Bristol v. Cornell University

144 Misc. 414, 258 N.Y.S. 895, 1932 N.Y. Misc. LEXIS 1540
CourtNew York Supreme Court
DecidedJuly 18, 1932
StatusPublished

This text of 144 Misc. 414 (Bristol v. Cornell University) is published on Counsel Stack Legal Research, covering New York Supreme Court primary law. Counsel Stack provides free access to over 12 million legal documents including statutes, case law, regulations, and constitutions.

Bluebook
Bristol v. Cornell University, 144 Misc. 414, 258 N.Y.S. 895, 1932 N.Y. Misc. LEXIS 1540 (N.Y. Super. Ct. 1932).

Opinion

McNattght, J.

The rights of the parties must be determined by a construction of the original lease of 1892. The continuance of the lessee in possession subsequent to the expiration of the thirty-year period continued, as an elementary principle of law, the provisions of the instrument under which he went into possession. The rights of the plaintiff are governed by the provisions of such agreement.

The issue must, therefore, be determined by a construction of the two paragraphs of the lease which are in dispute, the plaintiff contending that under the subsequent paragraph, termed for convenience Y,” she is entitled to recover the full appraised value of the buildings erected upon the premises, the defendant contending that under the provisions of the paragraph termed for convenience “ X,” the plaintiff is entitled to recover the fair and just value of the building, not exceeding $5,000, the limitation specified in such paragraph.

There is some dispute in the testimony as to the details of the continuance of the lease, but it must be found as a fact that Prof.
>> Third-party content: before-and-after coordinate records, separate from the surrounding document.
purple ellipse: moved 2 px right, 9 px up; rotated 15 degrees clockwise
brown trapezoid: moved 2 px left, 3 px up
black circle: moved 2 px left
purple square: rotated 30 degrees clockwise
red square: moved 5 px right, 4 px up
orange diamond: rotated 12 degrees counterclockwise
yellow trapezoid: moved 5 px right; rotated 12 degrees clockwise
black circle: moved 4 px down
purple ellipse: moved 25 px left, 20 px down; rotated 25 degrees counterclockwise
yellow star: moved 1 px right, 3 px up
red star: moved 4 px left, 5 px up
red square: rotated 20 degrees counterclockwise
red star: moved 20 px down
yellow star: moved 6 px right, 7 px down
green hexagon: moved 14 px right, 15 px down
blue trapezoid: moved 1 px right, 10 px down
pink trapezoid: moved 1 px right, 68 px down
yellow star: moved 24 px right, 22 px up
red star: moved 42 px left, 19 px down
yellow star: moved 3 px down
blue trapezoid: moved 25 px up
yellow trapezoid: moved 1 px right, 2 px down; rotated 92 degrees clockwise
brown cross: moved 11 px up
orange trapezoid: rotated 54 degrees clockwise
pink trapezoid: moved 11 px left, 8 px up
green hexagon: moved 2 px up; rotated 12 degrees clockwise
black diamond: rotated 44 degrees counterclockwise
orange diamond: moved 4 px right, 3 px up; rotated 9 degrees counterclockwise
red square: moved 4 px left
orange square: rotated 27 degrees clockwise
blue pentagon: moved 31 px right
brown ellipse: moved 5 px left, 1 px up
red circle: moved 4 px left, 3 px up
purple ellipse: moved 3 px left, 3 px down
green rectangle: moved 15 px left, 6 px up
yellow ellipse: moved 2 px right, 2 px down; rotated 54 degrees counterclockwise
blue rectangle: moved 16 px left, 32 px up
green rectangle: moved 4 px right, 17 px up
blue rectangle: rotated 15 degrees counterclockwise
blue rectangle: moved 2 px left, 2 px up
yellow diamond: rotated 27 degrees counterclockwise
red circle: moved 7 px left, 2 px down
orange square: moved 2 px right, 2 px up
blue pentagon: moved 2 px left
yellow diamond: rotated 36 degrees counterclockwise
Bristol in his lifetime, and the plaintiff subsequent to his death, continued in possession under the lease of 1892, and its provisions govern the rights of the plaintiff in this action.

Contracts are not to be interpreted by giving a strict and rigid meaning to general words or expressions without regard to the surrounding circumstances or the apparent purpose which the parties sought to accomplish.” (Robertson v. Ongley Electric Co., 146 N. Y. 20, 24; Gillet v. Bank of America, 160 id. 549, 556.)
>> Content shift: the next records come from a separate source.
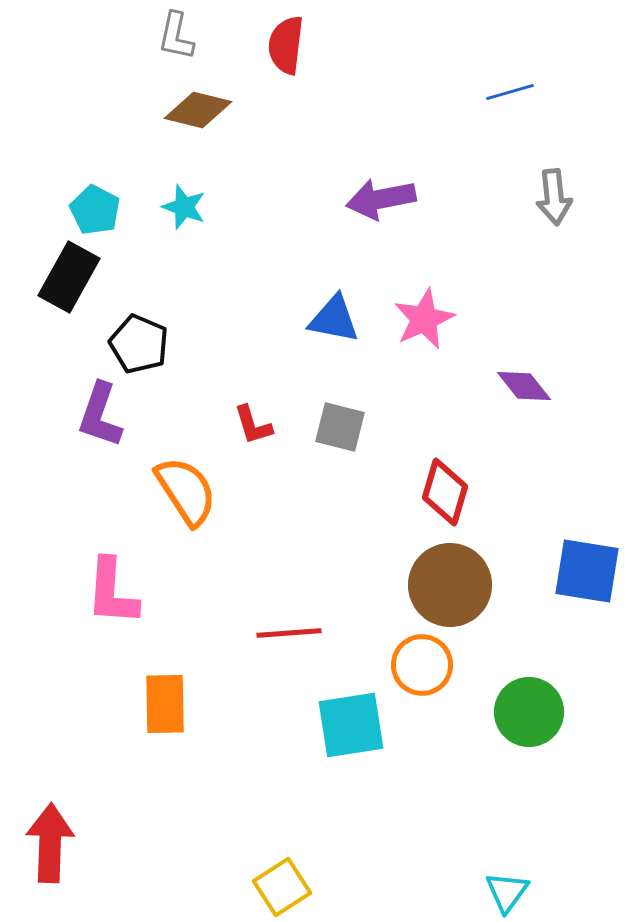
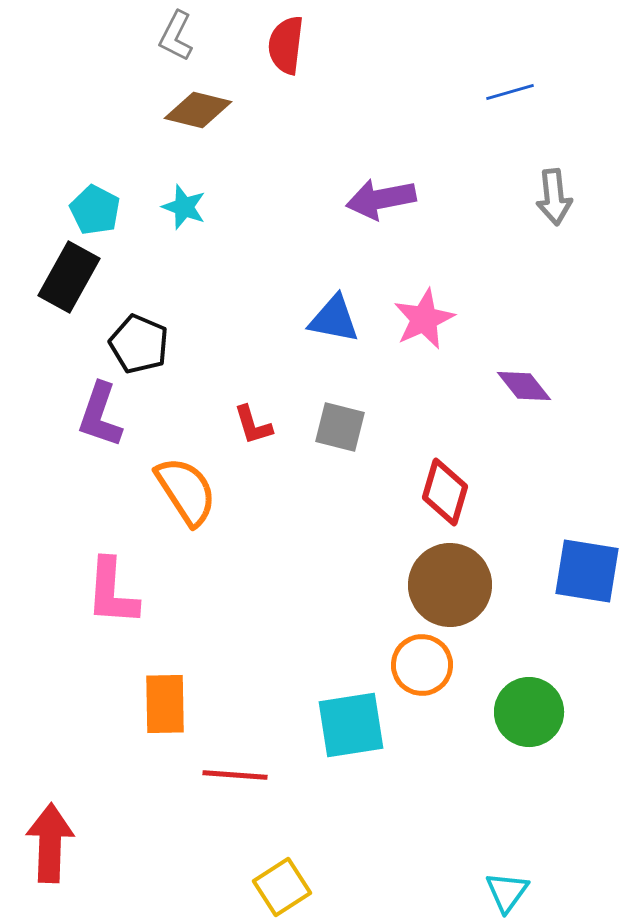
gray L-shape: rotated 15 degrees clockwise
red line: moved 54 px left, 142 px down; rotated 8 degrees clockwise
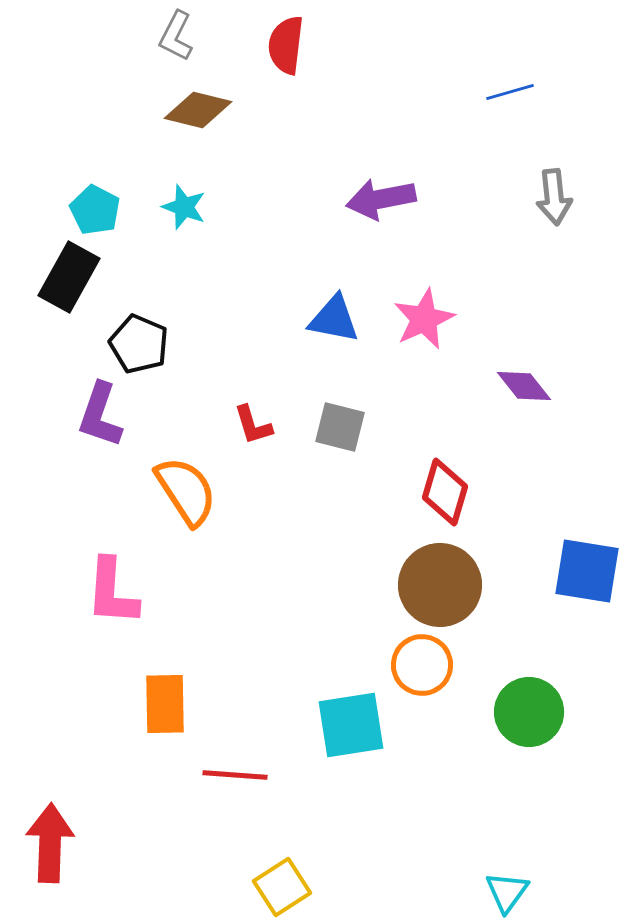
brown circle: moved 10 px left
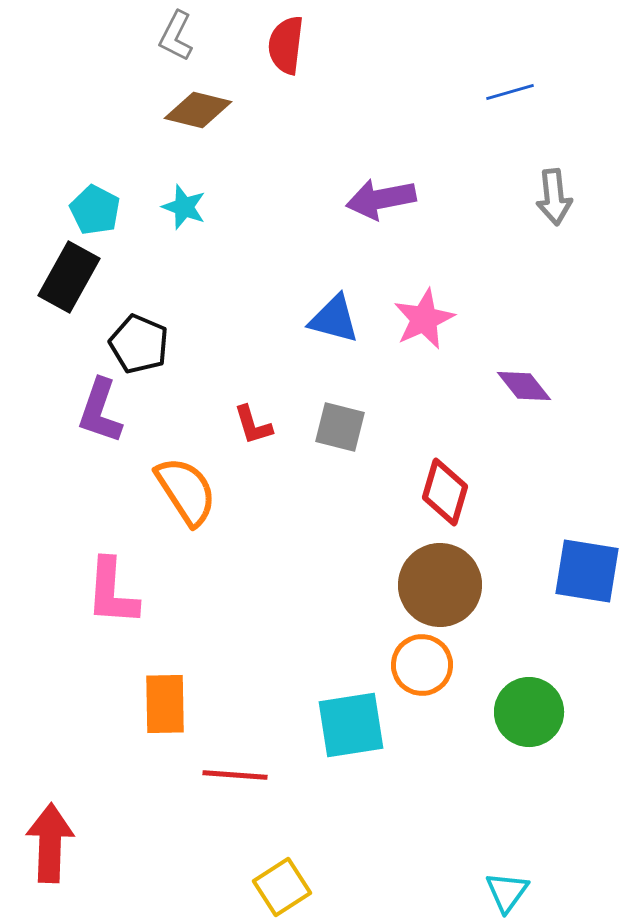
blue triangle: rotated 4 degrees clockwise
purple L-shape: moved 4 px up
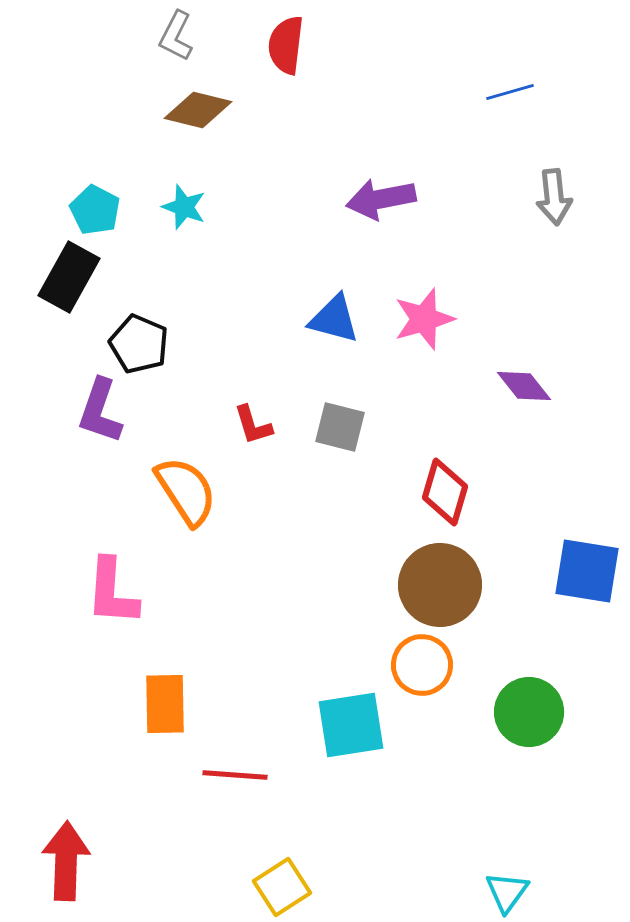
pink star: rotated 8 degrees clockwise
red arrow: moved 16 px right, 18 px down
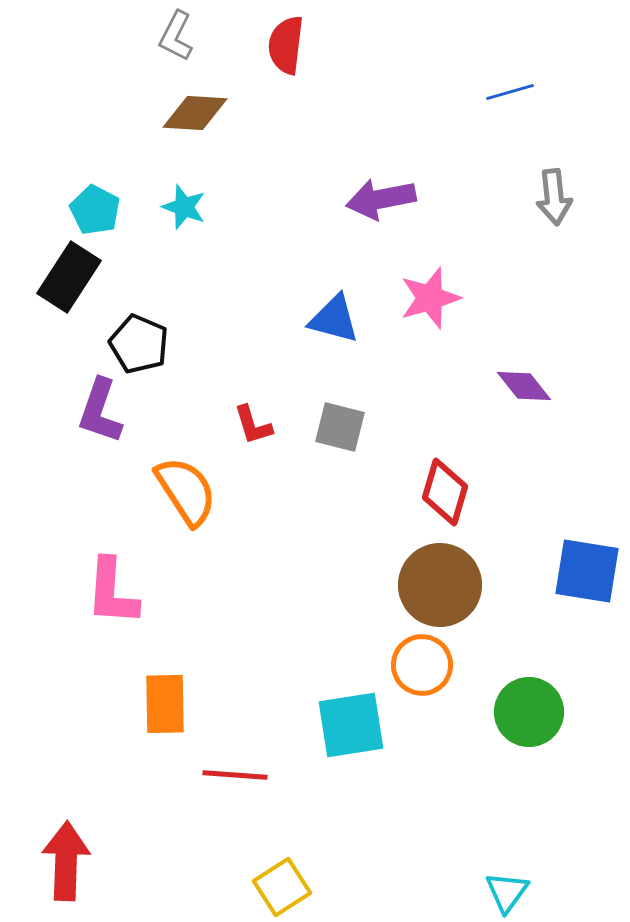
brown diamond: moved 3 px left, 3 px down; rotated 10 degrees counterclockwise
black rectangle: rotated 4 degrees clockwise
pink star: moved 6 px right, 21 px up
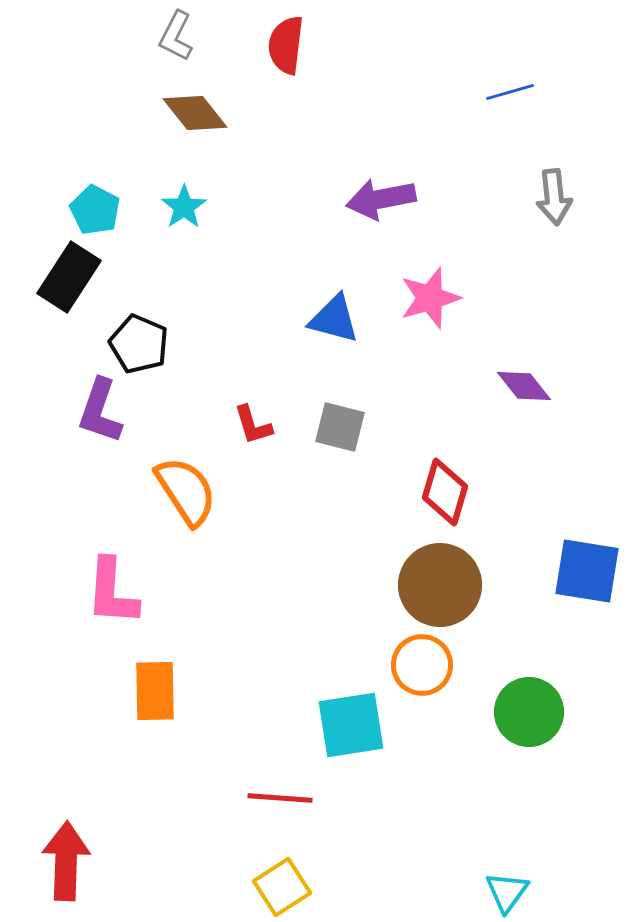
brown diamond: rotated 48 degrees clockwise
cyan star: rotated 18 degrees clockwise
orange rectangle: moved 10 px left, 13 px up
red line: moved 45 px right, 23 px down
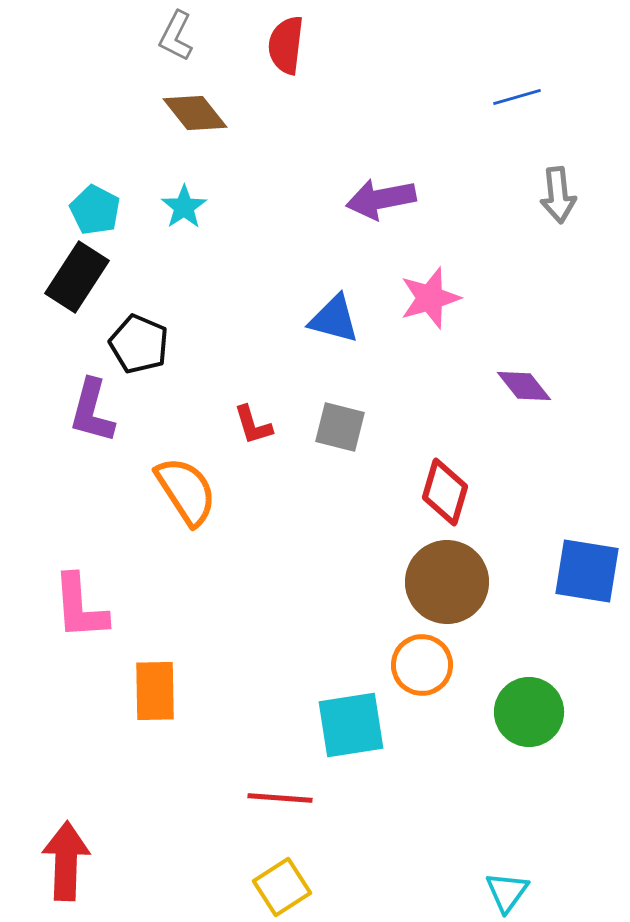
blue line: moved 7 px right, 5 px down
gray arrow: moved 4 px right, 2 px up
black rectangle: moved 8 px right
purple L-shape: moved 8 px left; rotated 4 degrees counterclockwise
brown circle: moved 7 px right, 3 px up
pink L-shape: moved 32 px left, 15 px down; rotated 8 degrees counterclockwise
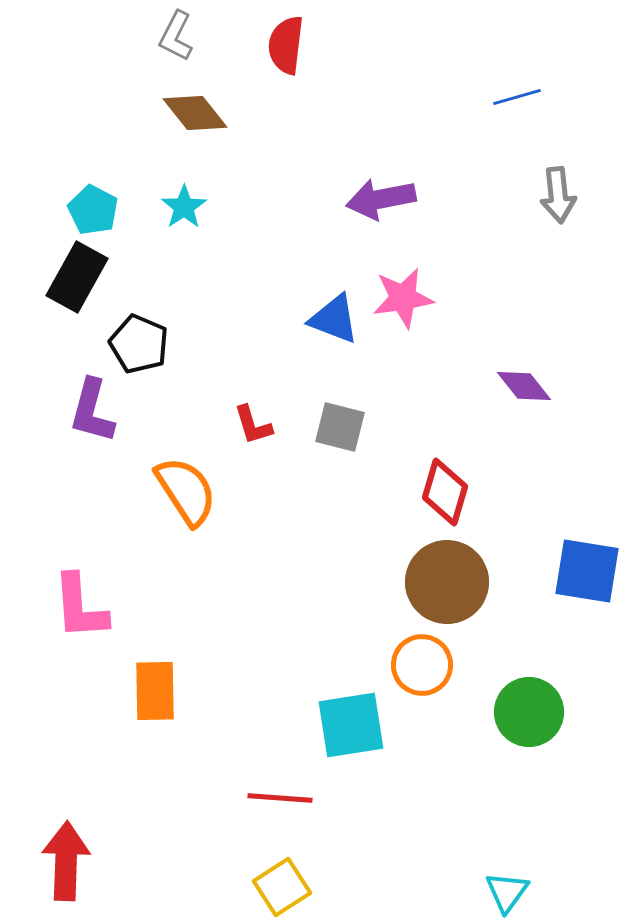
cyan pentagon: moved 2 px left
black rectangle: rotated 4 degrees counterclockwise
pink star: moved 27 px left; rotated 8 degrees clockwise
blue triangle: rotated 6 degrees clockwise
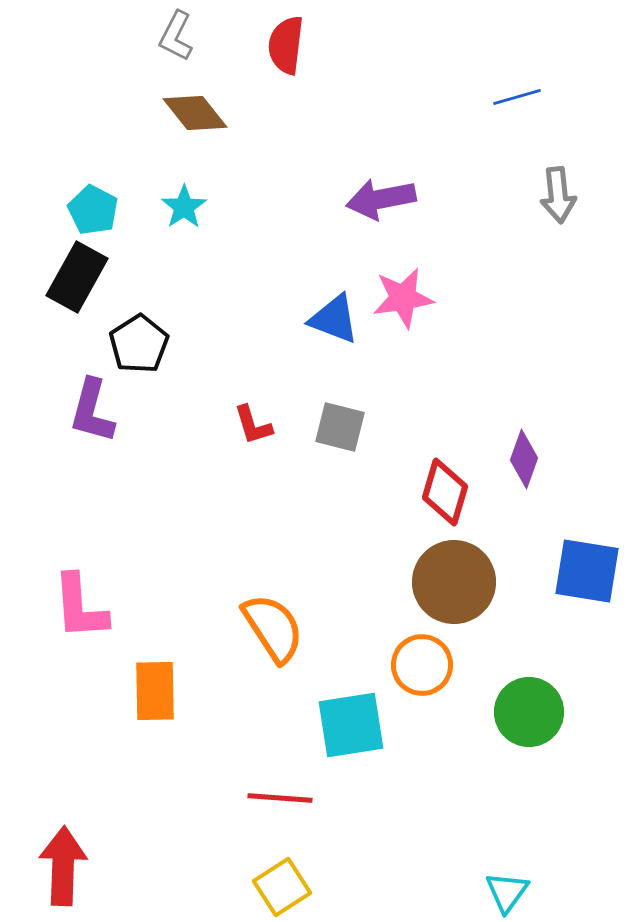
black pentagon: rotated 16 degrees clockwise
purple diamond: moved 73 px down; rotated 58 degrees clockwise
orange semicircle: moved 87 px right, 137 px down
brown circle: moved 7 px right
red arrow: moved 3 px left, 5 px down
The court should examine the entire contract and consider the relation of the parties and the circumstances under which it was executed. Particular words should be considered, not as if isolated from the context, but in the light of the obligation as a whole and the intention of the parties as manifested thereby. Form should not prevail over substance and a sensible meaning of words should be sought.” (Atwater & Co. v. Panama R. R. Co., 246 N. Y. 519, 524.)

The rule has often been declared that a contract is to be read [418]*418in the hght of the circumstances existing at its making, and that these may avail to stamp upon a word or phrase a loose or secondary meaning as distinguished from the strict or primary meaning to be gathered from the instrument unenlightened by extrinsic aids.” (Becker v. Frasse & Co., 255 N. Y. 10, 14.)

In construing a contract the whole instrument must be considered and from such consideration a conclusion reached as to what the parties intended to do or sought to accomplish. (Koles v. Borough Park Co., 142 App. Div. 765, 769.) That interpretation is favored which will make every part of a contract effective.” (Fleischman v. Furgueson, 223 N. Y. 235, 239.)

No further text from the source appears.